Impeded by an uninviting property tax landscape, the build-to-rent sector has been stagnant in Australia despite the increasing viability of the model as home ownership rates continue to plunge.
More than 40 per cent of Australians now rent by choice and the proportion of households in the rental sector now equals the number of dwellings owned outright.
But few developers have entered the market due to tax constraints, planning concerns and uncertainty surrounding legislation.
Melbourne developer Kris Daff is the latest to bridge the gap, launching a new model which he says is a direct response to multi-level government policies on housing affordability.
Daff is the managing director of Make Ventures and Assemble, which is backing the new hybrid model that aims to overhaul the conventional off-the-plan development model.
Unlike other programs, the "Assemble Model" provides incoming residents with rent stability, transparency on price, financial coaching and community services to support a "path to home ownership" with an option to buy their apartment at the end of a five-year period.
“The Assemble Model is the culmination of three years of research, both locally and overseas – and applying these learnings to the Australian context,” Daff said.
ANZ is supporting Daff's first project, approving the development and investment facility for 393 Macaulay Road in Melbourne's Kensington.
The big bank will provide construction funding without the usual pre-sale requirements for the $60 million, 73-apartment development.
The model has been refined by industry leaders KPMG and Arnold Bloch Leibler.
“What excites me in particular about the Assemble Model is a greater alignment of interest between the developer and resident compared to the off-the-plan model,” Assemble design director Quino Holland said.
“We have to deliver high-quality buildings that age gracefully and foster a genuine community.”
Project leaders have also acquired equity for its first three major projects and discussions are progressing with superannuation funds to become the medium to long-term capital partner for the business.
The project, if successful, is sure to gather mainstream attention with property aficionados around the nation keen to identify the necessary formula to establish a sustainable build-to-rent sector.
Residents sign a 5-year lease with the option to purchase their home for a fixed price at the end of the term.

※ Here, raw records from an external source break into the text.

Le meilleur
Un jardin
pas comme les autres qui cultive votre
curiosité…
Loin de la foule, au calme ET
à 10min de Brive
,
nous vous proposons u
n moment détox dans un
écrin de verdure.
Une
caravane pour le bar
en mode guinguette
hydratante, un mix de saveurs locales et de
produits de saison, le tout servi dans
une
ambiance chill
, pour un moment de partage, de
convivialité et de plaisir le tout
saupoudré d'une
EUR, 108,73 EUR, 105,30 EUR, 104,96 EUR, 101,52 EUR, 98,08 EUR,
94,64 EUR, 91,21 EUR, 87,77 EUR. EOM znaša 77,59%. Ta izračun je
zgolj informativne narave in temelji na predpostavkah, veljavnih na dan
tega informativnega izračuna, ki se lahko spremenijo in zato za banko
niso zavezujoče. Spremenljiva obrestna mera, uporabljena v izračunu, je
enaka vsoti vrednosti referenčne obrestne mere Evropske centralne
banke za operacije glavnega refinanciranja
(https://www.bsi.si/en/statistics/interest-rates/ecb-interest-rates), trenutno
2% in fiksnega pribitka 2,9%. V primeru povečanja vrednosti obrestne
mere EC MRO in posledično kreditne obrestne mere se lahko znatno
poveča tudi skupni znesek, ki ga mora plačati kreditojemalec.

The purchase price is agreed up front and is calculated as the current price with fixed 1.75 per cent increases per year over 7-years (2 years of construction + 5 years of leasing).
The lease and option to purchase is secured by paying a refundable amount of 1 per cent of the purchase price prior to the start of construction (e.g. $5k for a $500k apartment).

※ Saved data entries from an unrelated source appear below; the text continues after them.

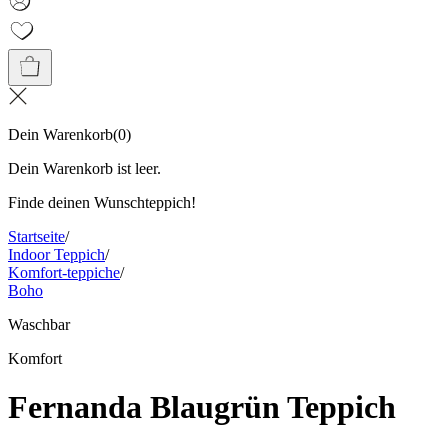
Dein Warenkorb
(
0
)
Dein Warenkorb ist leer.
Finde deinen Wunschteppich!
Startseite
/
Indoor Teppich
/
Komfort-teppiche
/
Boho
Waschbar
Komfort
Fernanda Blaugrün Teppich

Over the 5-year lease period, residents are supported with not-for-profit financial coaching services and bulk-buying initiatives to leverage economies of scale.
After five years, residents can exercise the option to purchase the property at the fixed price, with the 1 per cent refundable amount contributing towards the purchase price.

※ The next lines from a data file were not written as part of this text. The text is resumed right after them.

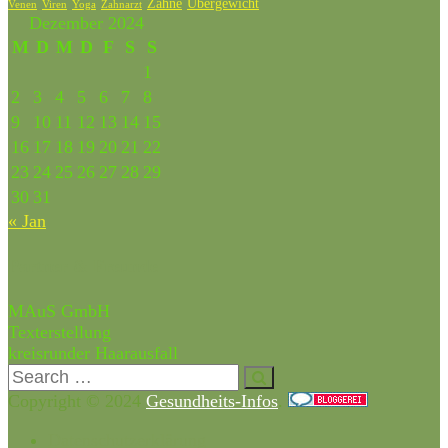
Zähne
Übergewicht
Venen
Zahnarzt
Viren
Yoga
Dezember 2024
M
D
M
D
F
S
S
1
2
3
4
5
6
7
8
9
10
11
12
13
14
15
16
17
18
19
20
21
22
23
24
25
26
27
28
29
30
31
« Jan
Partner & Freunde
MAuS GmbH
Texterstellung
kreisrunder Haarausfall
Copyright © 2024
Gesundheits-Infos
.
Datenschutzerklärung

“By locking in the price today, you are protected from rapid property price increases," Daff said.
"You have seven years to save towards your deposit and five years to see if your home lives up to your expectations."
"Get to know your home, your neighbours and community before you decide to buy, and you can exit the lease or not proceed with the purchase at any time.”
Assemble put these ideas into practice through its first development in partnership with Wulff Projects and Icon Developments in Roseneath Street, Clifton Hill, comprising 48 apartments and 18 townhouses.
With 80 per cent of homes selling on the first day of sales, 95 per cent of which to owner-occupiers reinforced an eagerness in the market for buyers to be assured of stability in long-term housing and community potential.
Roseneath Street also received the 2016 Victorian Premier’s Design Award for excellence in Service Design and construction for the project is on track for completion in August 2018.